A lot of the data is relevant to women’s and gender history, so much so that gender has its data portal. I’ve selected just a handful of significant indicators with the most comprehensive coverage (life expectancy, fertility, education), and I’ve done two series of graphs: the first uses the World Bank income level groupings, and the second takes a selection of six countries (chosen because they are varied geographically, culturally, in terms of income and in their data patterns, and because they have good data coverage, not for any kind of representativeness).
I’m sure there are no surprises here for people who study global development, but for me at least it’s been an educational experience. There seems to be quite a lot of good news for women in this data. The bad news is the sheer levels of inequality between income regions in many of the indicators.
Life expectancy is one of the most long-running series in the data; most countries have it from 1960 onwards. This is a ‘faceted’ graph comparing female and male life expectancy at birth in the five income groups (and the world as a whole). The familiar observation that women live longer than men is not just a “Western” phenomenon, although it appears that the wealthier the country, the bigger the gap. The level of the continuing gap between the richest and poorest countries is one thing that has not much changed.
The second graph uses the same format to look at the six countries, and at country level there is more variation – even dips or periods of stagnation that counter the general upward trends.
(Oops. I forgot to make nice labels for the y axes. That should be “years from birth”.)

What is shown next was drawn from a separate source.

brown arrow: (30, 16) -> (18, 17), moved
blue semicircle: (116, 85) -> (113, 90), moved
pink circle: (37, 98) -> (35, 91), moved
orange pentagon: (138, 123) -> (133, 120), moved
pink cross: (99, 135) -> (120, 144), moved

This graph shows the data for the six countries in a different way. I think it’s a bit less clear in some respects, but it’s useful for comparing the countries at particular times, and how their trajectories vary.
Fertility rates are also widely available from 1960. Women everywhere are having fewer babies than they were 60 years ago, but the most rapid falls have been in middle income countries. Again, the six countries show more variation.

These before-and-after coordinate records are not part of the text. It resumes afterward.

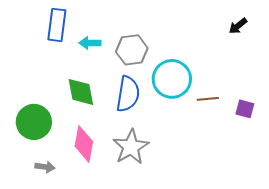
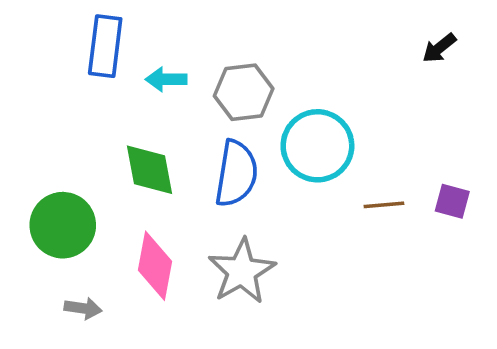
brown line: (208, 99) -> (384, 205), moved

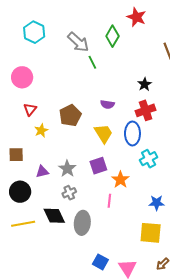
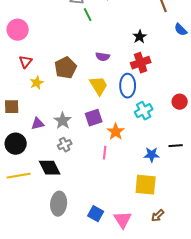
gray ellipse: (82, 223) -> (59, 204), moved

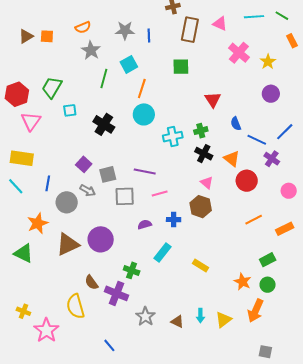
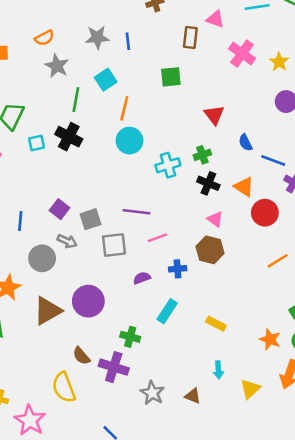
brown rectangle: (190, 30) -> (190, 38), moved, size x0.7
black cross: (104, 124) -> (69, 137), moved
blue line: (48, 183) -> (20, 221), moved
cyan arrow: (200, 316) -> (218, 370), moved

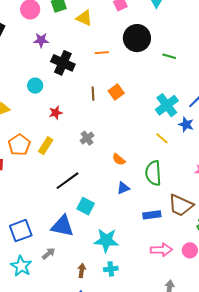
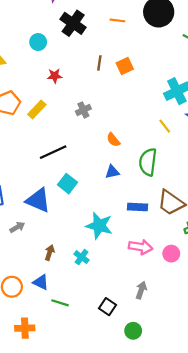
cyan star: (106, 240) -> (99, 226), moved
cyan cross: (111, 269) -> (82, 257), turned 32

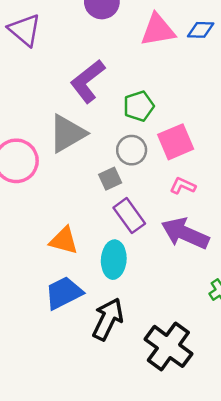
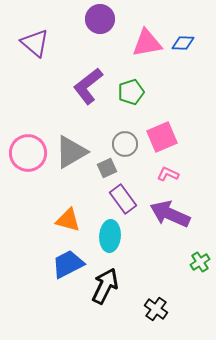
green pentagon: (139, 106) -> (131, 92), moved
gray triangle: (67, 133) -> (71, 152), moved
black cross: (168, 346) -> (156, 309), size x0.6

The World Bank’s earliest education data starts a bit later than the demographic indicators, from 1970 onwards. The most notable feature of this is the convergence across every income group at primary school level, and secondary education is not far behind except in the poorest countries. (Watch out for the difference in the scale of the y axis, and the perspective, of the two charts…)
There are a few more gaps appearing in the country data, especially in the secondary school data. Gaps can be frustrating of course, but they’re important for highlight questions I’d need to be asking about how the data was collected, and about the calculation of aggregates.

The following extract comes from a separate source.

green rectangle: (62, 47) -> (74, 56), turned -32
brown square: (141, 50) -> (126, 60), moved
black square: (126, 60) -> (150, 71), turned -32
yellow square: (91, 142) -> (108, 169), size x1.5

Mostly, employment data in the WDI doesn’t get going until the 1990s. But the education data does contain some information about the gender of primary school teachers. (One of the oddest gaps in the country data is that this isn’t recorded for Norway. The data for secondary school teachers is even bittier and I decided not to include it.)
I already knew that in Britain primary school teaching is a heavily female profession, but I didn’t quite realise how far this extends across high income countries generally. The global trend seems to be in the same direction, but much more slowly in the low income countries group.